Il 2016 sarà ricordato come l’inizio di una stagione molto difficile per il gioco online italiano. La notizia è passata sotto traccia, sottovalutata. In pochi hanno percepito i problemi che scaturiranno dal nuovo ban che, di fatto, oscurerà gli spot televisivi per qualsiasi tipo di gioco, per 15 ore al giorno.
Piuttosto che regolamentare in modo serio l’advertinsing, informare i giocatori, metterli al corrente dei rischi che rappresentano i singoli games, i consumatori italiani si troveranno sempre più disorientati.
Non si è voluto risolvere un problema alla radice, lo si è voluto nascondere sotto lo zerbino. Alla faccia di una nuova cultura del gioco (l’esempio della Gran Bretagna è sotto gli occhi di tutti). Eppure rimedi seri ed efficaci esistono, ad iniziare dall’uso della tessera sanitaria per accedere alle slot e agli altri giochi. La verità è che questo Governo, come quelli precedenti, non se la sente di rinunciare ad un gettito fiscale così importante. Semmai lo incentiva (vi spiegheremo come).
L'industria dell'e-gaming non avrà più la possibilità di mettere in vetrina le proprie offerte, la pubblicità in televisione sarà vietata dalle 7 del mattino fino alle 22 di sera. Entrerà a breve in vigore il ban per gli spot televisivi, voluto dal Governo e inserito in un emendamento della Legge di Stabilità.
Giusto proteggere le categorie più deboli ed esposte in certe fasce orarie (il gioco online italiano però si era già auto-regolamentato in questa ottica), ma questo nuovo divieto risulta tanto eccessivo, quanto inutile, in merito al fine dichiarato (contrastare le dipendenze). Le finalità forse sono altre?
Ad essere colpito sarà esclusivamente il gioco online, in particolare le scommesse e i casinò sul web.
Le famigerate slot (che rappresentano una buona fetta della spesa e una delle principali cause dei casi di ludopatie) non hanno certo bisogno di spot televisivi, considerando che le persone comuni (e purtroppo anche minori ed anziani) entrano in contatto con queste macchinette diaboliche ogni giorno, nel bar sotto casa o quando si recheranno nella tabaccheria di fiducia. Stesso discorso per lotto e lotterie. Tutti giochi di pura fortuna dalla forte attitudine a creare dipendenza e con payout molto bassi.

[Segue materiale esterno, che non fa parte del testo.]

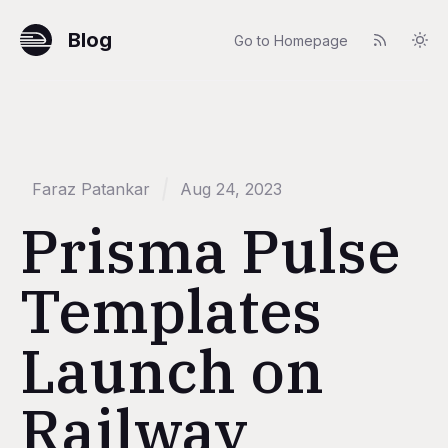
Blog
Go to Homepage
Faraz Patankar
Aug 24, 2023
Prisma Pulse
Templates
Launch on
Railway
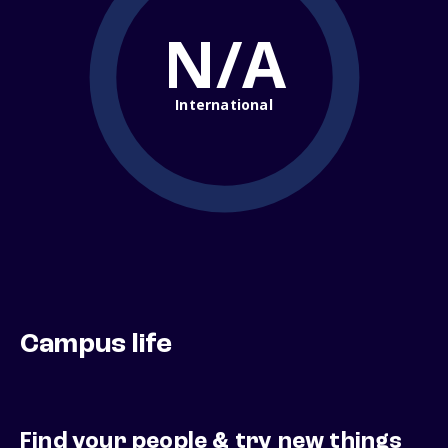
N/A
International
Campus life
Find your people & try new things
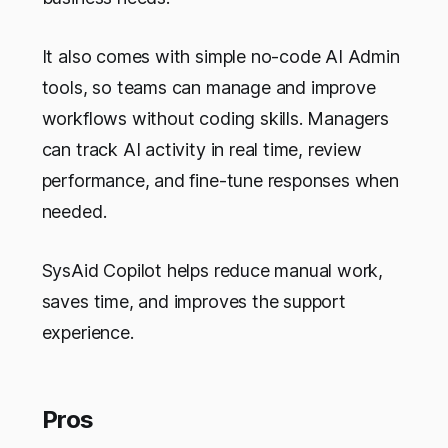
It also comes with simple no-code AI Admin
tools, so teams can manage and improve
workflows without coding skills. Managers
can track AI activity in real time, review
performance, and fine-tune responses when
needed.
SysAid Copilot helps reduce manual work,
saves time, and improves the support
experience.
Pros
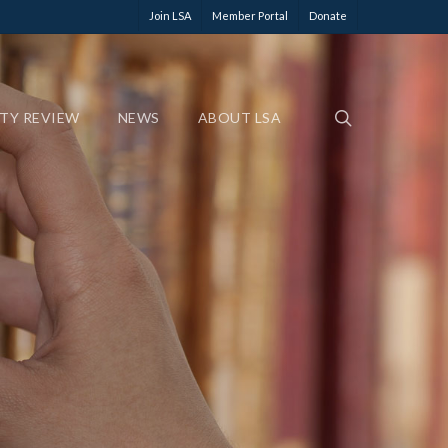
Join LSA
Member Portal
Donate
ETY REVIEW
NEWS
ABOUT LSA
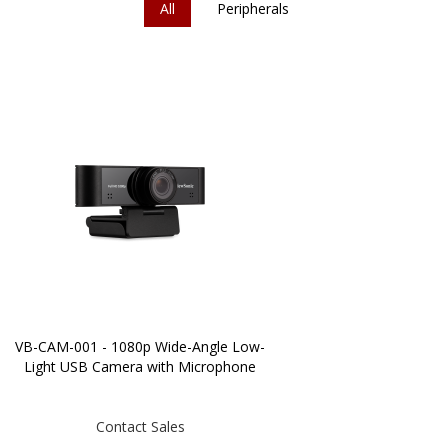
All
Peripherals
VB-CAM-001 - 1080p Wide-Angle Low-
Light USB Camera with Microphone
Contact Sales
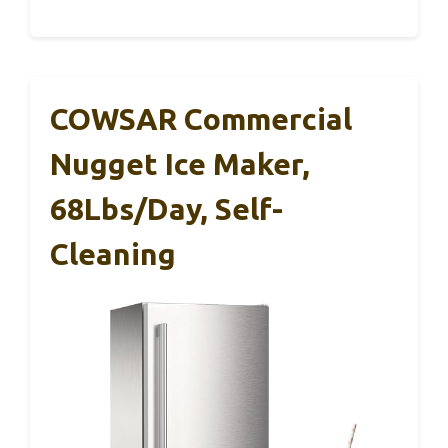
COWSAR Commercial
Nugget Ice Maker,
68Lbs/Day, Self-
Cleaning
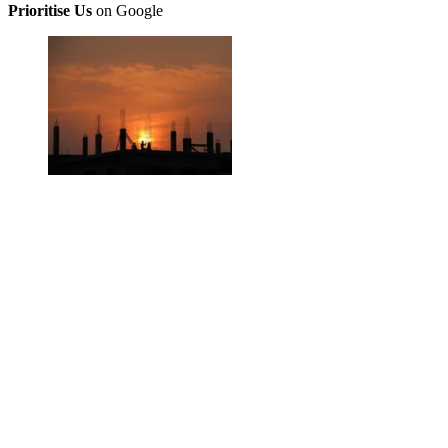
Prioritise Us
on Google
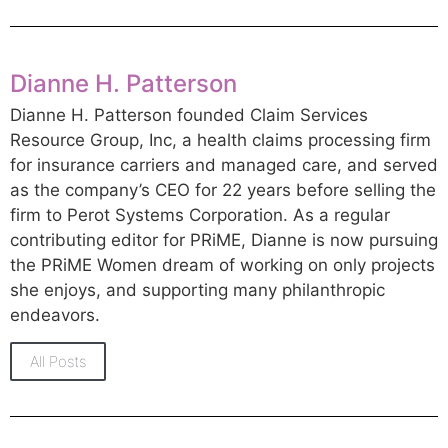
Dianne H. Patterson
Dianne H. Patterson founded Claim Services
Resource Group, Inc, a health claims processing firm
for insurance carriers and managed care, and served
as the company’s CEO for 22 years before selling the
firm to Perot Systems Corporation. As a regular
contributing editor for PRiME, Dianne is now pursuing
the PRiME Women dream of working on only projects
she enjoys, and supporting many philanthropic
endeavors.
All Posts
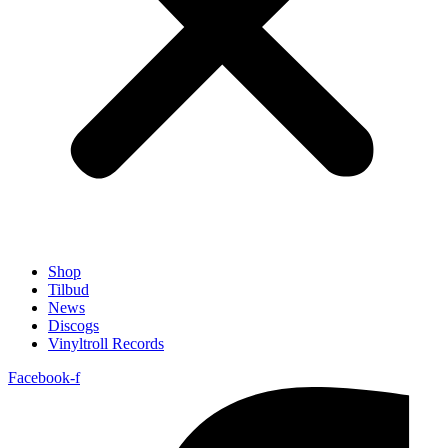
Shop
Tilbud
News
Discogs
Vinyltroll Records
Facebook-f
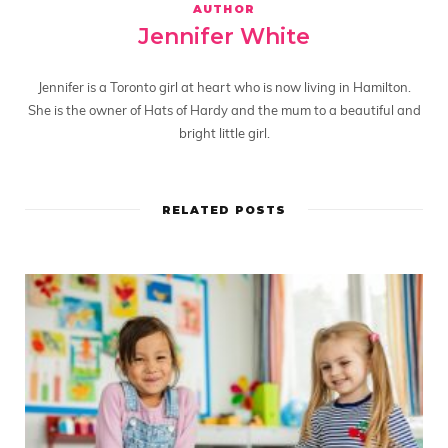
AUTHOR
Jennifer White
Jennifer is a Toronto girl at heart who is now living in Hamilton.
She is the owner of Hats of Hardy and the mum to a beautiful and
bright little girl.
RELATED POSTS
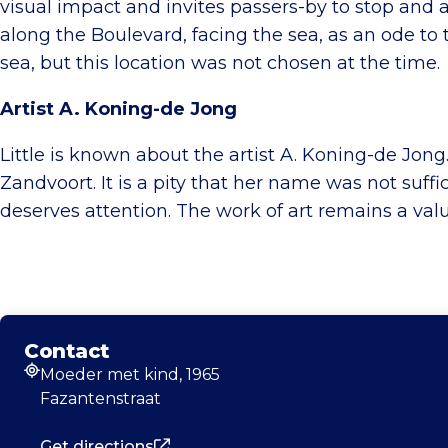
visual impact and invites passers-by to stop and 
along the Boulevard, facing the sea, as an ode 
sea, but this location was not chosen at the time.
Artist A. Koning-de Jong
Little is known about the artist A. Koning-de Jong
Zandvoort. It is a pity that her name was not suffi
deserves attention. The work of art remains a val
Contact
Moeder met kind, 1965
Address
Fazantenstraat
Get directions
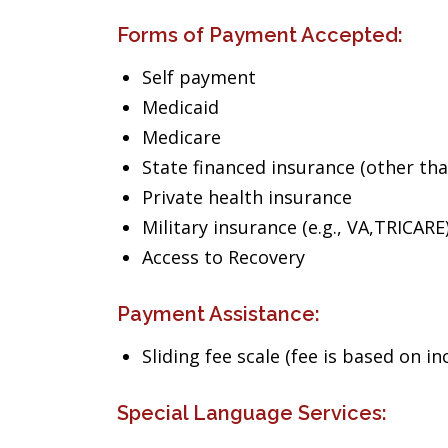
Forms of Payment Accepted:
Self payment
Medicaid
Medicare
State financed insurance (other th
Private health insurance
Military insurance (e.g., VA,TRICARE
Access to Recovery
Payment Assistance:
Sliding fee scale (fee is based on i
Special Language Services:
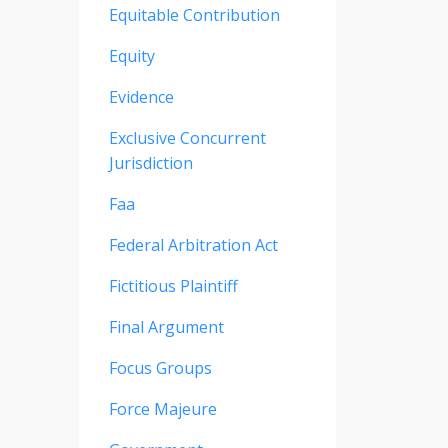
Equitable Contribution
Equity
Evidence
Exclusive Concurrent
Jurisdiction
Faa
Federal Arbitration Act
Fictitious Plaintiff
Final Argument
Focus Groups
Force Majeure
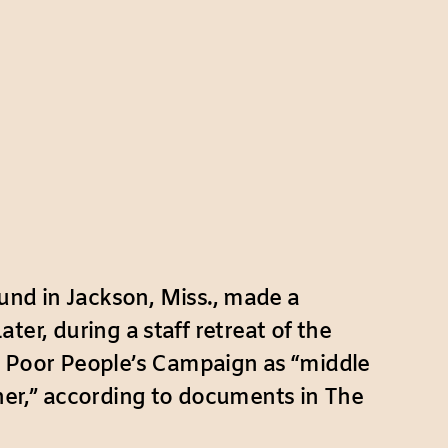
und in Jackson, Miss., made a
ater, during a staff retreat of the
 Poor People’s Campaign as “middle
her,” according to documents in The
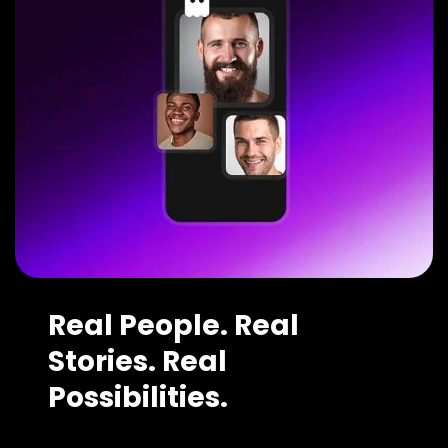
Real People. Real
Stories. Real
Possibilities.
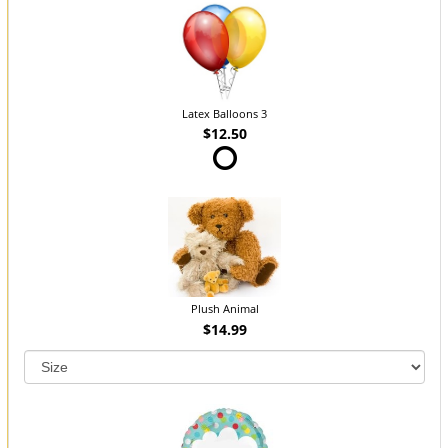
Latex Balloons 3
$12.50
Plush Animal
$14.99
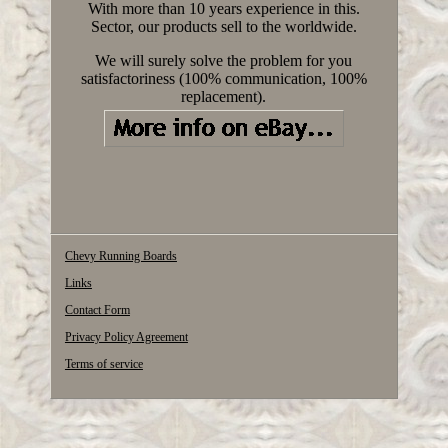
With more than 10 years experience in this.
Sector, our products sell to the worldwide.
We will surely solve the problem for you
satisfactoriness (100% communication, 100%
replacement).
Chevy Running Boards
Links
Contact Form
Privacy Policy Agreement
Terms of service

Un provvedimento eccessivo, considerando che l'e-gaming rappresenta solo il 4% della spesa che gli italiani destinano al gioco. In questo modo si vuol combattere la ludopatia in modo serio? Ma per favore, non prendeteci in giro.
La verità è che l'online è scomodo perché richiama volumi importanti, ma offre margini quasi "insignificanti" se proporzionati al turnover. E rappresenta un concorrente forte per altri giochi, seppur la ricaduta sui consumatori sia molto più bassa (il 4% rispetto a quasi il 30% dello speso).
Tradotto? Lo Stato non ci guadagna con un payout così alto (ovvero la percentuale del denaro giocato restituito ai players). L’e-gaming pagherà per l’eccessiva popolarità delle slot online tra i consumatori e fino alle 22 sarà tutto oscurato in televisione.
Meglio quindi - il nostro tono è ironico - destinare questi volumi verso le slot live, come? Indebolendo la concorrenza scomoda dell’online. Gli apparecchi da intrattenimento sono il vero business per le casse dell'Erario (il prelievo unico è aumentato in maniera quasi insostenibile per gli operatori e con un payout molto basso che si assesterà al 71% circa).
E' un bel piano diabolico quello messo in atto, destinato solo a far indirizzare i gamblers in acque molto pericolose, dove le perdite sono una certezza così come il rischio di dipendenza parecchio alto. Tutto in nome della lotta alla ludopatia. Un'eresia bella e buona.
I danni collaterali però non sono finiti. Dopo anni ed anni nei quali si è avuta piena libertà di azione, senza alcun limite, oramai i players conoscono bene questi giochi. Misure quindi inutili nella lotta alle dipendenza. Semmai il problema sarà quello di essere capaci a riconoscere l’offerta di siti concessionari da quelli non autorizzati. In poche parole, molti giocatori – in futuro - saranno attratti online da case da gioco che raccolgono gioco in Italia ma versano tasse in altri paesi e che seguono altre regole (quindi con ricadute eventuali anche in materia di sicurezza, anti riciclaggio e controlli). E qui lo Stato italiano potrà fare poco, visto che l’oscuramento è un ostacolo facilmente aggirabile nel 2015, come lo era anche 10 anni fa.